> _What is needed_:
The records underneath are to be printed in full and exactly, with no pictures carried over.

[Opening Given records section]

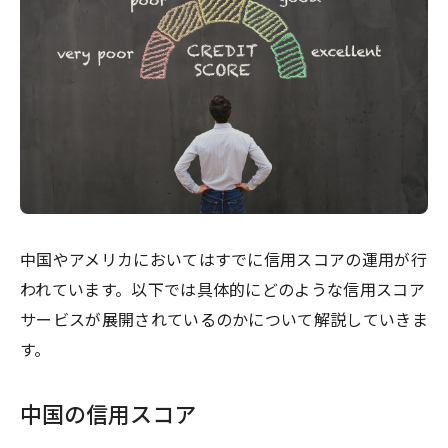
中国やアメリカにおいてはすでに信用スコアの運用が行
われています。以下では具体的にどのような信用スコア
サービスが展開されているのかについて解説していきま
す。
中国の信用スコア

[Closing Given records section]

> _Expected output_:
中国やアメリカにおいてはすでに信用スコアの運用が行
われています。以下では具体的にどのような信用スコア
サービスが展開されているのかについて解説していきま
す。
中国の信用スコア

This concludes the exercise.